Beliau berpesan, “Untuk apa membuat aturan, lapo gawe pager wong gak ono wedhuse. Ketika semua sudah berbuat baik, aturan terletak dalam dirimu. Saya tidak perlu suruh anda salat, karena budaya salat sudah anda pegang dalam keteguhan imanmu. Saya tidak perlu membatasi laki-laki tempatnya disana, perempuan disana. Lha lapo, wong tidak ada perempuan dan laki-laki kok, yang ada adalah orang yang mencari ilmu, mencari berkah, mencari Gusti Allah, mencari masa depan yang cerah bagi anak dan cucu kelak.”

“Ketika semua sudah berbuat baik, aturan terletak dalam dirimu. Saya tidak perlu suruh anda salat, karena budaya salat sudah anda pegang dalam keteguhan imanmu.”
Emha Ainun Nadjib

TERASING DAN NABA’

Cak Yus kemudian membuka sesi tanya-jawab untuk jamaah.

Adi dari Surabaya, jamaah yang sudah tiga tahun mengikuti pengajian Maiyah dan empat bulan tidak bertemu dengan Cak Nun sampaikan bahwa setelah mengikuti maiyahan, dia merasa hatinya terasing. Ia tetap bergaul seperti biasa, hanya saja ada suatu jarak diantaranya.
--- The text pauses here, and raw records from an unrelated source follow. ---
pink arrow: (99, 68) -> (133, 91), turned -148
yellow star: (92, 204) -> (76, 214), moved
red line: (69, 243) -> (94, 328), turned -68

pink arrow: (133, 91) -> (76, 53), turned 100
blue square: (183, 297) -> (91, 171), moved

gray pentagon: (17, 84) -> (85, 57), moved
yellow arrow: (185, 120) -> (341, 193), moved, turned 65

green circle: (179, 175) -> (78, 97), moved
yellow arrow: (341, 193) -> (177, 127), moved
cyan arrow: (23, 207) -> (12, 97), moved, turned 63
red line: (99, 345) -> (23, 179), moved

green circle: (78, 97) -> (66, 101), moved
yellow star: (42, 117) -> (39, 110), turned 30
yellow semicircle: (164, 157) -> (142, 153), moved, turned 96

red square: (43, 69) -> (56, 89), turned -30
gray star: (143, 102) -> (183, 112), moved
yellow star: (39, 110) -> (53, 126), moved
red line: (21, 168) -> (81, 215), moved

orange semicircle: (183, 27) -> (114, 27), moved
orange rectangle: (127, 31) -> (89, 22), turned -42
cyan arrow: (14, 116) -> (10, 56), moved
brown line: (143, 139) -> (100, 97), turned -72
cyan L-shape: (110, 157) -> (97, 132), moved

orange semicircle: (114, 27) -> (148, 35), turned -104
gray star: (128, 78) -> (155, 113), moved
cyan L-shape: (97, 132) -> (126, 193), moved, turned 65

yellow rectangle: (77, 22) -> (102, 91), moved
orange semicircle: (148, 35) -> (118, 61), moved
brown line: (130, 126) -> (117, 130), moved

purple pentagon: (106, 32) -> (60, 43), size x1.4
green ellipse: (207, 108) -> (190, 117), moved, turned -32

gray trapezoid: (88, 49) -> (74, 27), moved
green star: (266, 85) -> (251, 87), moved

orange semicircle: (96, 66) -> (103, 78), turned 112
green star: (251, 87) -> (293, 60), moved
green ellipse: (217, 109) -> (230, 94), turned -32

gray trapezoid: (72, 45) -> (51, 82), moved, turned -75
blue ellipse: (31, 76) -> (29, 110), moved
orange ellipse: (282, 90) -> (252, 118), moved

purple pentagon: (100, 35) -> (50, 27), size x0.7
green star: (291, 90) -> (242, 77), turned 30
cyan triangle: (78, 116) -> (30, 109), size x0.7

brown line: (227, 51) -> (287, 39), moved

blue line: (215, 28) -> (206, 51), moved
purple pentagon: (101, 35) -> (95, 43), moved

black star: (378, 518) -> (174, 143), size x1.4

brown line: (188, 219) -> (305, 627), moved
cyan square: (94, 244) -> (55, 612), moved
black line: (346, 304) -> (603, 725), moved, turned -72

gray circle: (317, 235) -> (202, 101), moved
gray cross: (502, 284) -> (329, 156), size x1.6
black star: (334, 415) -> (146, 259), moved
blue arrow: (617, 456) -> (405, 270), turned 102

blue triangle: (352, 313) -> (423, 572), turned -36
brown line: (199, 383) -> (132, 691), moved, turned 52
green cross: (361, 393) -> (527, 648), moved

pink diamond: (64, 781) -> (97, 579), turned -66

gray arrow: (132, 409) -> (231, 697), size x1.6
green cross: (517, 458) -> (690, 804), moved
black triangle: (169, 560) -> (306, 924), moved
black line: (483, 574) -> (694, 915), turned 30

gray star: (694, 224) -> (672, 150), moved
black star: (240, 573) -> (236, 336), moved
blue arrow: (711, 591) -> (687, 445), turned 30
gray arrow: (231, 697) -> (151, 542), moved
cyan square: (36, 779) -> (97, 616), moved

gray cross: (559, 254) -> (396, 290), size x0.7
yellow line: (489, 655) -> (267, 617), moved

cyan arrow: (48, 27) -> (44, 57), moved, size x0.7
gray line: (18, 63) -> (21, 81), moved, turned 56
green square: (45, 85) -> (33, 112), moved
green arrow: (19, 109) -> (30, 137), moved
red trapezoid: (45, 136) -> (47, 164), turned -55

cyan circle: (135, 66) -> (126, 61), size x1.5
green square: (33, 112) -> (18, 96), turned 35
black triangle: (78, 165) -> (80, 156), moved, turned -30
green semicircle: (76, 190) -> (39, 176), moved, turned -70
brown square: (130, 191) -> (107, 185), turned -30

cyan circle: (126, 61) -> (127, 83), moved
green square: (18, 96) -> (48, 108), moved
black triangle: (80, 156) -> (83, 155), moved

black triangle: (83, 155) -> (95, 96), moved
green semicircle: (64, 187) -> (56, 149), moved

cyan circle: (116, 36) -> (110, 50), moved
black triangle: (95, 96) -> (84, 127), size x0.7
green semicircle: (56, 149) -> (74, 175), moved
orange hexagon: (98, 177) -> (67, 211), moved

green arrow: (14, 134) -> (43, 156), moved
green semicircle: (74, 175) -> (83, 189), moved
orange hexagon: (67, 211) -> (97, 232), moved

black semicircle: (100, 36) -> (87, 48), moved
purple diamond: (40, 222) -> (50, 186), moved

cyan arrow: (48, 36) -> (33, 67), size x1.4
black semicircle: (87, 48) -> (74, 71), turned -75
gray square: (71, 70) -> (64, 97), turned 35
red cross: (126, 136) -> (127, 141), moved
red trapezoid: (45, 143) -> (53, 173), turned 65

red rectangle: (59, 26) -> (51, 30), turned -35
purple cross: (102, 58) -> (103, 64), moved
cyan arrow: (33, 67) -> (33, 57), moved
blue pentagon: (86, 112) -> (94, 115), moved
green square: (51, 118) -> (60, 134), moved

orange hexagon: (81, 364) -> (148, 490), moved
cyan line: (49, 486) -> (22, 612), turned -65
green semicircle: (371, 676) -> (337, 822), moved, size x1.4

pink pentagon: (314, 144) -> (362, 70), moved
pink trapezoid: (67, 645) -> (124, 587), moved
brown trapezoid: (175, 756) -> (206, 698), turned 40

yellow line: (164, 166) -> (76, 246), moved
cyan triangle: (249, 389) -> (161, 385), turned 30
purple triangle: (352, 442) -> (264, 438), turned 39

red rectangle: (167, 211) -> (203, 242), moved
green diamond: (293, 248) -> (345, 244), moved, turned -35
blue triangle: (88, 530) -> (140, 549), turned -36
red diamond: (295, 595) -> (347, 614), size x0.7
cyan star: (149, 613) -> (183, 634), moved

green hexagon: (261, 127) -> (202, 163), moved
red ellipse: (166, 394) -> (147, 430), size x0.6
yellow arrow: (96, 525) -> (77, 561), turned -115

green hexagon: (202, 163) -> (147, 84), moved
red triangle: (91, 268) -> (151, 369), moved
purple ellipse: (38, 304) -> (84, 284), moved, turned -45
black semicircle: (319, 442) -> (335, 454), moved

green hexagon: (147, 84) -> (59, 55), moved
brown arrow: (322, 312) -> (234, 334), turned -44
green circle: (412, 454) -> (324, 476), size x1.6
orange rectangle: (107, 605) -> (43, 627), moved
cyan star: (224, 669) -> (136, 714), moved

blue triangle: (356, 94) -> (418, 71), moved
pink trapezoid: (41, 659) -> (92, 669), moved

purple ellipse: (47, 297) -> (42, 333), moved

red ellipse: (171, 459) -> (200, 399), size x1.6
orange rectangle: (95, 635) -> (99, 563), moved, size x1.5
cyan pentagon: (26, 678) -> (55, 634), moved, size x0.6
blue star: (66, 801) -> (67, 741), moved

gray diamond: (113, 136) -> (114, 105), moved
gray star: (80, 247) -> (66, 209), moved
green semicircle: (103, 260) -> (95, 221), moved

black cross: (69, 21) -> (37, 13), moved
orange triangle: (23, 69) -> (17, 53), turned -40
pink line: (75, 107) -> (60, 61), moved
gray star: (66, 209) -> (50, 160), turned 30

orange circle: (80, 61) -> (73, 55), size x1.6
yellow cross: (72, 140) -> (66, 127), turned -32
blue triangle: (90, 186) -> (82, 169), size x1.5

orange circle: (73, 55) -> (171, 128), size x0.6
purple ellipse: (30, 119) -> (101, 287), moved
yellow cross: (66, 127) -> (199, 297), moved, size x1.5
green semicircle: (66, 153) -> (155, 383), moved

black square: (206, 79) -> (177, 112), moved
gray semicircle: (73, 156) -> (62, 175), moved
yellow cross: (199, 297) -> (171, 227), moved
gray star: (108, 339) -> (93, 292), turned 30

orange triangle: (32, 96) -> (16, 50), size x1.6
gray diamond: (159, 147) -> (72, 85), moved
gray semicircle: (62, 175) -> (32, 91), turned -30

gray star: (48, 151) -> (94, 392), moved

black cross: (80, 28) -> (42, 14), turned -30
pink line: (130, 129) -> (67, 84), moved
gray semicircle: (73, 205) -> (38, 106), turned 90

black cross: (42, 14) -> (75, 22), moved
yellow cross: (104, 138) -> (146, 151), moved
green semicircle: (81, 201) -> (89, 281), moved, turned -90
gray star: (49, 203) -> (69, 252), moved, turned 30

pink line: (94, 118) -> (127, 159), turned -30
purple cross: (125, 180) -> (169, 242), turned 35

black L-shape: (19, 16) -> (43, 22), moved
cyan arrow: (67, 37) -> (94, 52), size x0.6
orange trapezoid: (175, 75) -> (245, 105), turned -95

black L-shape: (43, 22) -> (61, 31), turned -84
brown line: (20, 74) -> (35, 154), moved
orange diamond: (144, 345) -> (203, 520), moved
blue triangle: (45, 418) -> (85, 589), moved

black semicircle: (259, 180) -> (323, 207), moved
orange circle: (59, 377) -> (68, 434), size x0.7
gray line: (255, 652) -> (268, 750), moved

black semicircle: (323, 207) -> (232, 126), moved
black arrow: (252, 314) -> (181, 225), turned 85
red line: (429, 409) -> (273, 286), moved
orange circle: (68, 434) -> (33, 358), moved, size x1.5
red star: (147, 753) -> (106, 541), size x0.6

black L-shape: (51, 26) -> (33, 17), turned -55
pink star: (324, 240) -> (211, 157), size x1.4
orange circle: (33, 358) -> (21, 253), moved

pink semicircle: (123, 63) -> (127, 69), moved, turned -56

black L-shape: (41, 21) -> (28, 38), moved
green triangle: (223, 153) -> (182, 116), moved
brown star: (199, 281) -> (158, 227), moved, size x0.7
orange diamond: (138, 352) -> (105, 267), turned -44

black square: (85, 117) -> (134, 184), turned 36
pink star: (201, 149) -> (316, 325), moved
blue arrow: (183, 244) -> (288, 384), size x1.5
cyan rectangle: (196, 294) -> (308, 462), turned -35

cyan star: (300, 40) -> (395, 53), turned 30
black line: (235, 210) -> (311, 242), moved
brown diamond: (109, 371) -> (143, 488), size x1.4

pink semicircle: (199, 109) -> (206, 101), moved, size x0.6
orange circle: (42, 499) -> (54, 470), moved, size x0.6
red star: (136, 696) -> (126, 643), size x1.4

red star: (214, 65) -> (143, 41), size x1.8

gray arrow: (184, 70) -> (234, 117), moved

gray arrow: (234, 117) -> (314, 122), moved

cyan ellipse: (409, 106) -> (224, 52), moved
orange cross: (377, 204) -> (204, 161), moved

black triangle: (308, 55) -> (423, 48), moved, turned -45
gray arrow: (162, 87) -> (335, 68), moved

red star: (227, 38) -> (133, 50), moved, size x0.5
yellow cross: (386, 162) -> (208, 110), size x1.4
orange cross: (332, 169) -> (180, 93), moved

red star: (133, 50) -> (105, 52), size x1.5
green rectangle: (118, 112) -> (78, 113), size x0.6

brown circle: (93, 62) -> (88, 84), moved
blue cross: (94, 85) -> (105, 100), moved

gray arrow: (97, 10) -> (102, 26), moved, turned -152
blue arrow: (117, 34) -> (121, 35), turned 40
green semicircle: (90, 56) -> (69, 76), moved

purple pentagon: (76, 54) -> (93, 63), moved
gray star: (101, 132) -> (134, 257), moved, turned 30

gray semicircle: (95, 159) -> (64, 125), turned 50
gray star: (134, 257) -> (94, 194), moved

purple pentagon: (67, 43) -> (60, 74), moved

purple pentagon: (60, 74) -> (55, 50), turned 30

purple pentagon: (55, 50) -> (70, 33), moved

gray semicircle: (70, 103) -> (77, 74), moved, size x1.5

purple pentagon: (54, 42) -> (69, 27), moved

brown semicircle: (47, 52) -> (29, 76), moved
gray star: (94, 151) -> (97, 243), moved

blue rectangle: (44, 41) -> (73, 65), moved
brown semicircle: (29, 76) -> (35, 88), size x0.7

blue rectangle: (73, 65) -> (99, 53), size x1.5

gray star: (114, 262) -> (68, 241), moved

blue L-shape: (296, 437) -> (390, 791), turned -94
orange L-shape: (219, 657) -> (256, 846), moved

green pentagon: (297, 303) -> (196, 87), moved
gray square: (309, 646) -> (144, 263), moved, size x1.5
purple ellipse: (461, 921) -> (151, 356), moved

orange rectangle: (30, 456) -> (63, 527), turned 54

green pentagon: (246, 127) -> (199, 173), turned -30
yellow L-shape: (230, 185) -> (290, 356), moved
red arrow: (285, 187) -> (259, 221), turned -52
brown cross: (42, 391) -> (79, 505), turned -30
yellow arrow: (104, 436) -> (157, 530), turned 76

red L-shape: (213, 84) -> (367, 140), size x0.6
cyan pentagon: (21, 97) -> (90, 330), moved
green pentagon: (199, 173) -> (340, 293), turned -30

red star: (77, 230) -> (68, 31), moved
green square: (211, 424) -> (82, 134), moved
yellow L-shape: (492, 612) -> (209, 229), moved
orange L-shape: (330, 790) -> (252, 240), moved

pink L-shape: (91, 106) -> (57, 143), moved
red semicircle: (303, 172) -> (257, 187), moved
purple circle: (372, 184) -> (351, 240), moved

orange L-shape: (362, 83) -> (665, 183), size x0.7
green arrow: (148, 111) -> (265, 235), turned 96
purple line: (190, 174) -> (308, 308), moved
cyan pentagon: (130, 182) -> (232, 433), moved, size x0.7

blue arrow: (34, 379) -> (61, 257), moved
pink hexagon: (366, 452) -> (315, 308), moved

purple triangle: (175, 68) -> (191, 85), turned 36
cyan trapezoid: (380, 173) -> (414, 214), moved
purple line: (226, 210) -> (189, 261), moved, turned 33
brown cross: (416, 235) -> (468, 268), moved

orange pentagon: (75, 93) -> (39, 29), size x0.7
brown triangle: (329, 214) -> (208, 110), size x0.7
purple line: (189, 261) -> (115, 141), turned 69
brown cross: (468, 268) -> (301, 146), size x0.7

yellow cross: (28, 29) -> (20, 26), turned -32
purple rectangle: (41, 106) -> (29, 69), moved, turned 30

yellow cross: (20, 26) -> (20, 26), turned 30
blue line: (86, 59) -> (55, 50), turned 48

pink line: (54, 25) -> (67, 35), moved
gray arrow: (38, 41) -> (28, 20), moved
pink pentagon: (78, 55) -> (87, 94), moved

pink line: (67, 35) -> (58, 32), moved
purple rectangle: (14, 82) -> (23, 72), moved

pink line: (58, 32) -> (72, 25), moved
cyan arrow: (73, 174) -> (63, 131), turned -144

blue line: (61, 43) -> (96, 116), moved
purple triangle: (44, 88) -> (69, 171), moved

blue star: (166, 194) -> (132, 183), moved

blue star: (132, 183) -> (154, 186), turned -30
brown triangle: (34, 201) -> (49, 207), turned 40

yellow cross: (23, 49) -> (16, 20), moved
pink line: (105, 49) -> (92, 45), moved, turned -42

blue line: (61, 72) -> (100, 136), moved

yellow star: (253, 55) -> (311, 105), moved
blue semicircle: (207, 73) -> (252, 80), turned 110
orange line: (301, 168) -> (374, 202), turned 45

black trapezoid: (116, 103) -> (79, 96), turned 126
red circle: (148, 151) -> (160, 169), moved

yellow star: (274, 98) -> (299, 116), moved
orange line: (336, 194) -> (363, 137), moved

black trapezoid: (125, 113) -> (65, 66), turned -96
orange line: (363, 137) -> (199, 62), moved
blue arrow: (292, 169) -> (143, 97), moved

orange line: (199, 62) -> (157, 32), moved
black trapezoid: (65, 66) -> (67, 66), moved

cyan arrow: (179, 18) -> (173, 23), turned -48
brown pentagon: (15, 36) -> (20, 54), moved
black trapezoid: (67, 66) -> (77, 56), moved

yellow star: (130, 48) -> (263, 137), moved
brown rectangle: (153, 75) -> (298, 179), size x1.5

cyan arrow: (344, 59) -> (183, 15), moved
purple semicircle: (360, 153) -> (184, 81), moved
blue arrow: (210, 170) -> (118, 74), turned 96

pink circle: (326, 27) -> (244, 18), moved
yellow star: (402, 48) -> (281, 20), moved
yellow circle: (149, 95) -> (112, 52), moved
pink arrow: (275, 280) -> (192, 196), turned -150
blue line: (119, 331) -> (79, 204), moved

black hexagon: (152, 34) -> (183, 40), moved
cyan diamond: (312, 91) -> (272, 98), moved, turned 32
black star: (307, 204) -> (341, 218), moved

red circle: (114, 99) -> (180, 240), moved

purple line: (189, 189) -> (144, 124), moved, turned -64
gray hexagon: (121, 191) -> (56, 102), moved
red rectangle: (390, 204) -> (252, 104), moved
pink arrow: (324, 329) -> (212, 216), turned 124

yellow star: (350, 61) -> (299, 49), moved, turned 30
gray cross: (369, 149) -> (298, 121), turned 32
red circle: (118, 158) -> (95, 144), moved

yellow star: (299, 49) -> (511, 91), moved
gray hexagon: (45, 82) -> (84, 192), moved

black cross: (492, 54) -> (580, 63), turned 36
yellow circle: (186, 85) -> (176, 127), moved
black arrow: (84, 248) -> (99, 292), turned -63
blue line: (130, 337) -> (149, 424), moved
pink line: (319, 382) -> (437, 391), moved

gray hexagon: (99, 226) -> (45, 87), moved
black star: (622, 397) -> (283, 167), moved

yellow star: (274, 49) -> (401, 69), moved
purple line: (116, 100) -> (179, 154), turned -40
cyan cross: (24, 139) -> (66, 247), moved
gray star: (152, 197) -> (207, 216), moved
Adi, jamaah lainnya, meminta penjelasan terkait parsial menjadi universal, kalau atom dari molekul menjadi inti dan di makrokosmos dari langit rendah menjadi Arsy. Dia menguraikan dengan cara pandangnya dalam bermaiyah, kita dengan mengecil atau merendah atau meniadakan diri itu bukannya kita semakin kecil tetapi semakin meliput dan semakin universal. Adi juga meminta penjelasan tentang wani ora usum, yang paling medasar adalah terbentuknya Republik Indonesia dengan sistem demokrasi ini terjadi sebuah kesalahan sehingga muncul kesalahan-kesalahan berikutnya yang lebih besar. Dan di Padhangmbulan, Adi mengaku adanya pintu yang terbuka dan mengungkapkan kegelisahannya tentang hadist yang disampaikan Cak Fuad.

Hartono, dari Kediri, mengungkapkan kegelisahannya dengan situasi sekarang tentang media sebagai pembawa berita (naba’). Pembawa berita bukan lagi wartawan, melainkan pemilik modal media dan orang-orang dibawahnya tidak memiliki kompetensi untuk itu. Hartono menanyakan bagaimana sikap yang tepat ketika berita-berita yang beredar semakin semrawut, kebenaran sumber dan informasi semakin sulit diidentifikasi.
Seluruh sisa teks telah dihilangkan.